#### TASK GOAL:
The reply should be an exact repeat of the listing, with no pictures in it.

#### SUPPLIED RECORDS:

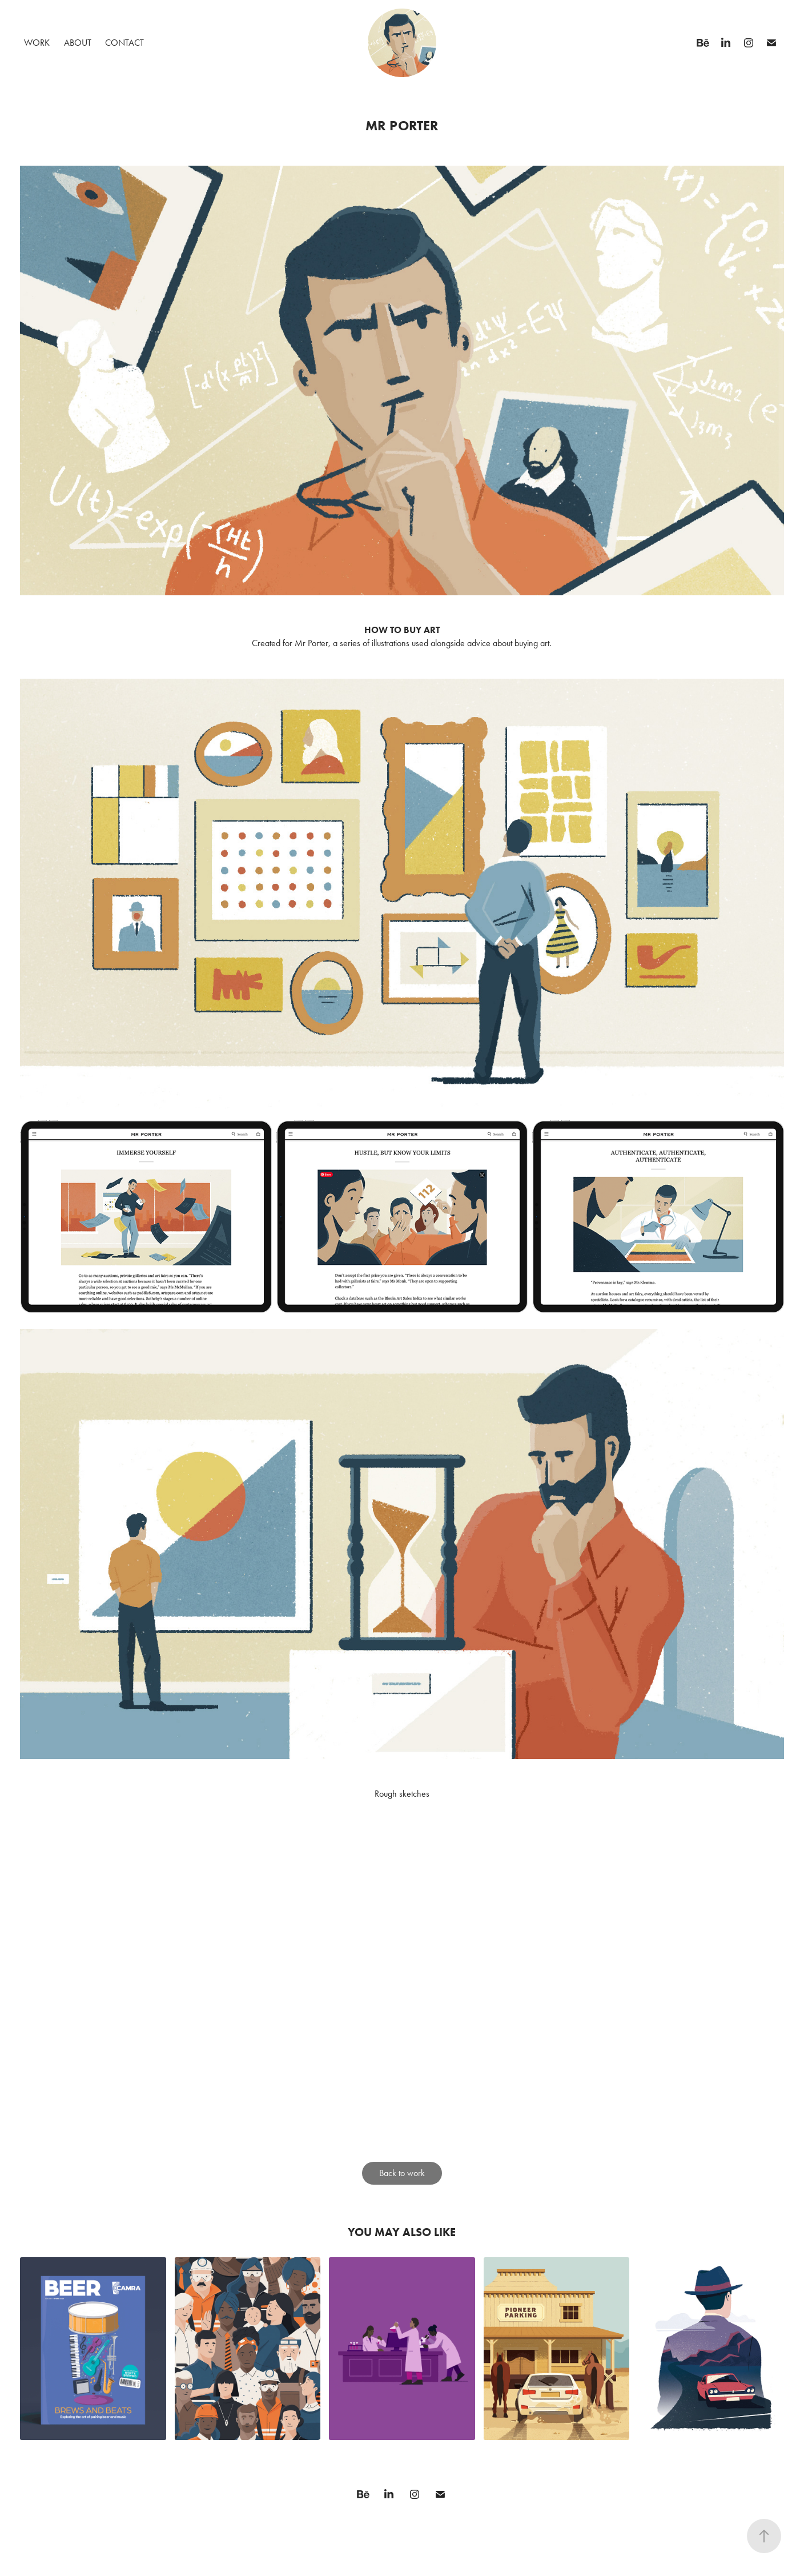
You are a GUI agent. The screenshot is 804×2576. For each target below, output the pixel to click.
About (77, 42)
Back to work (402, 2173)
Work (37, 42)
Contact (124, 42)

#### FINISHED TASK:
You are a GUI agent. The screenshot is 804×2576. For each target below, output the pixel to click.
About (77, 42)
Back to work (402, 2173)
Work (37, 42)
Contact (124, 42)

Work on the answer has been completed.